Vântar no pudo soportarlo más y abandonó su habitación. Ya daba igual. Todo daba igual. Había pasado la tarde preparando su equipaje, titubeando al hacerlo, sí, pero ahora ya estaba todo en las bolsas de cuero con su real insignia y él se había decidido por fin. Brahmo había sido avisado una hora antes de que partirían la mañana siguiente y no había discutido las órdenes de su padre, pero Vântar sabía que el joven príncipe abandonaría Dyesäar con poca alegría, incluso con dolor. Es más, sabía que Dyesäar era una atmósfera magnífica para el desarrollo de las capacidades innatas del príncipe, la mejor que podría encontrar nunca. Lo sabía pero se negaba a reconocer que lo sabía. Lo sabía y debía negarse a sí mismo que lo sabía porque… porque en estos momentos, después de haberse enfrentado a su propio fracaso, después de haber estado tan cerca de la muerte, ya no temía sino una sola cosa en el mundo: que su hijo y heredero le mirase a los ojos tal y como le había mirado Usha y le dijese aquellas mismas palabras terribles:

«Padre, nos hemos equivocado».

Palabras que en realidad querían decir:

«Te has equivocado, padre, te has equivocado totalmente, de principio a fin. Y si uso la primera persona del plural, no es para disimular la evidencia de tu propia, crasa equivocación, sino porque yo también me he equivocado al admirarte como a rey, al amarte como a padre».

Los ojos de Vântar se llenaron de lágrimas. Aceleró el paso a través de los corredores del castillo, alcanzó la puerta de la habitación de Mándos, se detuvo ante ella resollando, intentando serenarse antes de entrar. Cuando creyó que lo había logrado la abrió de golpe. Descubrió al rey sentado en la mesa de trabajo, con los codos hincados en ella, el mentón sobre el dorso de las manos cruzadas, la melena suelta hasta los hombros, observando el vano de la puerta.

—Pasa, Vântar, te esperaba hace rato —dijo con voz suave.

—¿Vale la pena? Me voy, Mándos. He venido a despedirme.

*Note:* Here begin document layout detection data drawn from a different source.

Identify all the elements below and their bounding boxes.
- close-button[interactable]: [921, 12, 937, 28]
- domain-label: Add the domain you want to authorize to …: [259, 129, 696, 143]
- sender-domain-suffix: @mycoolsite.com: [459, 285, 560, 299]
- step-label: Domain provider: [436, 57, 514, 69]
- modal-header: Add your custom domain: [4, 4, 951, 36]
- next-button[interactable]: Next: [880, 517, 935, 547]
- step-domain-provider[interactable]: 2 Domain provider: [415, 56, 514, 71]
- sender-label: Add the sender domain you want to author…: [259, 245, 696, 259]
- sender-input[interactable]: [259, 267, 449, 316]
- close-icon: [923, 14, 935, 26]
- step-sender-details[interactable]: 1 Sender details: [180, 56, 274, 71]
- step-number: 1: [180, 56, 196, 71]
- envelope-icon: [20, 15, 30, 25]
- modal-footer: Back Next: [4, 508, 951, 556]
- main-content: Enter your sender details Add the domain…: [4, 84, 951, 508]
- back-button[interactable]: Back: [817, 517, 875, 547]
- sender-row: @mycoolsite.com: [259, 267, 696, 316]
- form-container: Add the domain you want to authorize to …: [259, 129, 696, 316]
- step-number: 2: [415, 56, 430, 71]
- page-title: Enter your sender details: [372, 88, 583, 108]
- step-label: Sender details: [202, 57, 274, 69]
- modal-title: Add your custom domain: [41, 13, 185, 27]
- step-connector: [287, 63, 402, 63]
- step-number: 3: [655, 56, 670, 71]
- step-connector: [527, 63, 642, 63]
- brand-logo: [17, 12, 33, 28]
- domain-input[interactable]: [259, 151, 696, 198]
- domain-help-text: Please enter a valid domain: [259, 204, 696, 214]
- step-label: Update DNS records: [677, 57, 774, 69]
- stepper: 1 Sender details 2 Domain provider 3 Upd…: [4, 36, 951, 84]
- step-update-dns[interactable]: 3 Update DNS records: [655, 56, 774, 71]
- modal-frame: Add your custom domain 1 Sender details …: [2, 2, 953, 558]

—¿Estás seguro de lo que haces, Vântar? Espera dos días, sólo dos. Este furor habrá pasado. Verás las cosas de otro modo.

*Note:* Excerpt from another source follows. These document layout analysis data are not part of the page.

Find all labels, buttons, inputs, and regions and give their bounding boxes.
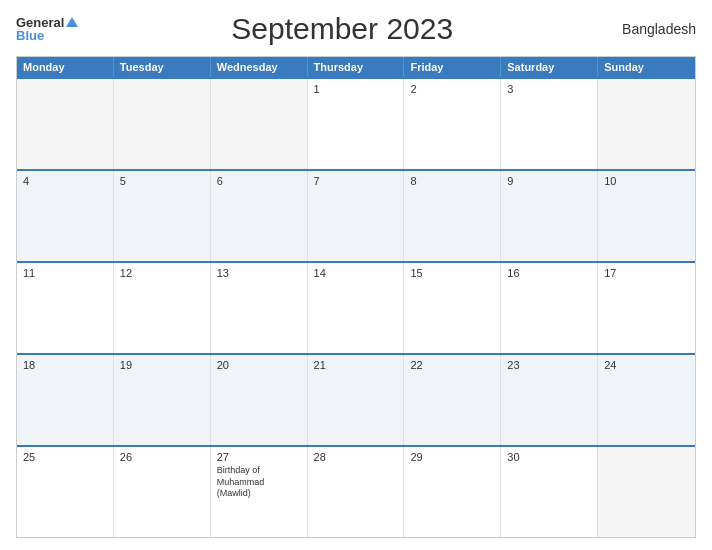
week-row-4: 18192021222324: [17, 353, 695, 445]
day-number: 27: [217, 451, 301, 463]
cal-cell: 13: [211, 263, 308, 353]
logo-triangle-icon: [66, 17, 78, 27]
day-number: 13: [217, 267, 301, 279]
day-number: 9: [507, 175, 591, 187]
day-number: 4: [23, 175, 107, 187]
day-number: 17: [604, 267, 689, 279]
cal-cell: 23: [501, 355, 598, 445]
day-number: 20: [217, 359, 301, 371]
day-number: 21: [314, 359, 398, 371]
cal-cell: 16: [501, 263, 598, 353]
week-row-2: 45678910: [17, 169, 695, 261]
country-label: Bangladesh: [606, 21, 696, 37]
day-number: 18: [23, 359, 107, 371]
weekday-header-tuesday: Tuesday: [114, 57, 211, 77]
day-number: 16: [507, 267, 591, 279]
cal-cell: 11: [17, 263, 114, 353]
cal-cell: 15: [404, 263, 501, 353]
weekday-header-sunday: Sunday: [598, 57, 695, 77]
day-number: 5: [120, 175, 204, 187]
cal-cell: 21: [308, 355, 405, 445]
cal-cell: [598, 79, 695, 169]
cal-cell: 4: [17, 171, 114, 261]
cal-cell: 26: [114, 447, 211, 537]
cal-cell: 8: [404, 171, 501, 261]
day-number: 19: [120, 359, 204, 371]
day-number: 23: [507, 359, 591, 371]
calendar-body: 1234567891011121314151617181920212223242…: [17, 77, 695, 537]
day-number: 12: [120, 267, 204, 279]
cal-cell: 1: [308, 79, 405, 169]
day-number: 14: [314, 267, 398, 279]
cal-cell: 5: [114, 171, 211, 261]
week-row-3: 11121314151617: [17, 261, 695, 353]
day-number: 2: [410, 83, 494, 95]
cal-cell: 24: [598, 355, 695, 445]
day-number: 3: [507, 83, 591, 95]
cal-cell: 12: [114, 263, 211, 353]
cal-cell: [211, 79, 308, 169]
day-number: 11: [23, 267, 107, 279]
cal-cell: 7: [308, 171, 405, 261]
day-number: 22: [410, 359, 494, 371]
cal-cell: 25: [17, 447, 114, 537]
weekday-header-friday: Friday: [404, 57, 501, 77]
header: General Blue September 2023 Bangladesh: [16, 12, 696, 46]
cal-cell: [114, 79, 211, 169]
cal-cell: 9: [501, 171, 598, 261]
day-number: 6: [217, 175, 301, 187]
cal-cell: 28: [308, 447, 405, 537]
day-number: 25: [23, 451, 107, 463]
cal-cell: 14: [308, 263, 405, 353]
logo-blue-text: Blue: [16, 29, 44, 42]
calendar-grid: MondayTuesdayWednesdayThursdayFridaySatu…: [16, 56, 696, 538]
calendar-title: September 2023: [78, 12, 606, 46]
day-number: 1: [314, 83, 398, 95]
calendar-page: General Blue September 2023 Bangladesh M…: [0, 0, 712, 550]
day-number: 7: [314, 175, 398, 187]
cal-cell: 19: [114, 355, 211, 445]
day-number: 8: [410, 175, 494, 187]
week-row-1: 123: [17, 77, 695, 169]
day-number: 15: [410, 267, 494, 279]
cal-cell: [598, 447, 695, 537]
logo: General Blue: [16, 16, 78, 42]
cal-cell: 27Birthday of Muhammad (Mawlid): [211, 447, 308, 537]
day-number: 10: [604, 175, 689, 187]
cal-cell: 3: [501, 79, 598, 169]
weekday-header-monday: Monday: [17, 57, 114, 77]
cal-cell: [17, 79, 114, 169]
weekday-header-saturday: Saturday: [501, 57, 598, 77]
cal-cell: 22: [404, 355, 501, 445]
cal-cell: 17: [598, 263, 695, 353]
day-number: 29: [410, 451, 494, 463]
cal-cell: 30: [501, 447, 598, 537]
cal-cell: 6: [211, 171, 308, 261]
cal-cell: 2: [404, 79, 501, 169]
day-number: 30: [507, 451, 591, 463]
day-number: 26: [120, 451, 204, 463]
weekday-header-thursday: Thursday: [308, 57, 405, 77]
weekday-header-row: MondayTuesdayWednesdayThursdayFridaySatu…: [17, 57, 695, 77]
cal-cell: 29: [404, 447, 501, 537]
day-number: 24: [604, 359, 689, 371]
cal-cell: 20: [211, 355, 308, 445]
cal-cell: 10: [598, 171, 695, 261]
week-row-5: 252627Birthday of Muhammad (Mawlid)28293…: [17, 445, 695, 537]
event-label: Birthday of Muhammad (Mawlid): [217, 465, 301, 500]
weekday-header-wednesday: Wednesday: [211, 57, 308, 77]
day-number: 28: [314, 451, 398, 463]
cal-cell: 18: [17, 355, 114, 445]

—¿De otro modo? Sí, Mándos, tienes razón. Veré cosas que nunca he visto, como por ejemplo a esa criatura pavoneándose por ahí con una espada que… ¡Con la espada de Tâuron, Mándos, de Dama Alayr! ¡Dios!, ¿tan bajo hemos caído? Y también veré a mi hija, o lo que queda de ella, desnuda en eso que llamáis Templo haciendo eso que llamáis deporte. Ya he visto bastante, rey Mándos, y creo que he tratado de verlo de todos los modos posibles… Pero ya es bastante.

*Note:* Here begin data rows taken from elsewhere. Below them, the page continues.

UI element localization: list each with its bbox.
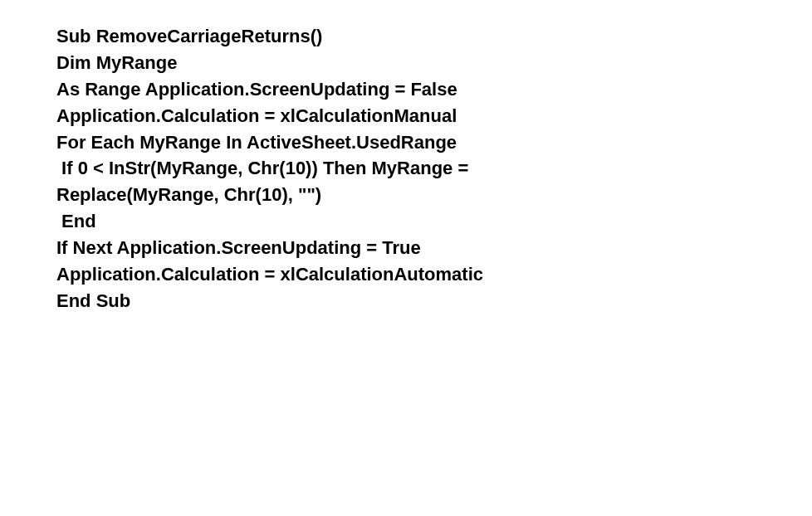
- code-line: Application.Calculation = xlCalculationA…: [56, 261, 812, 288]
- code-line: End: [56, 208, 812, 235]
- code-line: For Each MyRange In ActiveSheet.UsedRang…: [56, 129, 812, 156]
- code-line: If Next Application.ScreenUpdating = Tru…: [56, 235, 812, 261]
- code-line: If 0 < InStr(MyRange, Chr(10)) Then MyRa…: [56, 155, 812, 182]
- code-line: Application.Calculation = xlCalculationM…: [56, 103, 812, 129]
- code-line: As Range Application.ScreenUpdating = Fa…: [56, 76, 812, 103]
- code-line: Sub RemoveCarriageReturns(): [56, 23, 812, 50]
- code-block: Sub RemoveCarriageReturns() Dim MyRange …: [56, 23, 812, 314]
- code-line: End Sub: [56, 288, 812, 314]
- code-line: Dim MyRange: [56, 50, 812, 76]
- code-line: Replace(MyRange, Chr(10), ""): [56, 182, 812, 208]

—¿Tan bajo hemos caído, Vântar, preguntas? —dijo Mándos poniéndose en pie y enfrentando al rey de Eben con suavidad, pero con determinación—. ¿Tan bajo te estás arrojando, hermano?, te pregunto yo. No tienes ni idea de lo que hay detrás de ese muchacho. ¿Eres capaz de ver su alma?, ¿de descubrir la misión con la que ha descendido a este mundo? Pues no te precipites en juzgarle porque está muy lejos de ser lo que su apariencia te sugiere.

—¿Su… alma? —sonrió Vântar cínicamente—. No, príncipe de los sabios, de los místicos, de los adeptos, de los videntes, no soy capaz de verla. ¿Vos sí?

Y dándose media vuelta cruzó el umbral. Y desde el pasillo, riendo, sollozando, le gritó aún:

—Y por cierto, señor Mándos, ¿os ha dicho ya esa alma que soy yo quien la trajo a este mundo? ¿Qué pensáis, señor? ¿Es éste el pecado que estoy purgando ahora?, ¿es éste el pecado…?

Y ya en su habitación se encerró con llave, se tumbó en la cama, se abrazó a la almohada con ojos repentinamente secos y se reprochó:

«Un instante… ¿por qué pedí un instante? ¿Por qué pedí un instante más?».

Y antes de que se apagasen sus sentidos, antes de que la noche se tumbase sobre él pesadamente, aplastándolo, inhumando su mente en la cripta de un dormir negro, sin sueños, oró… Oró no al dios de sus sacerdotes, sino a la serpiente de la ciénaga.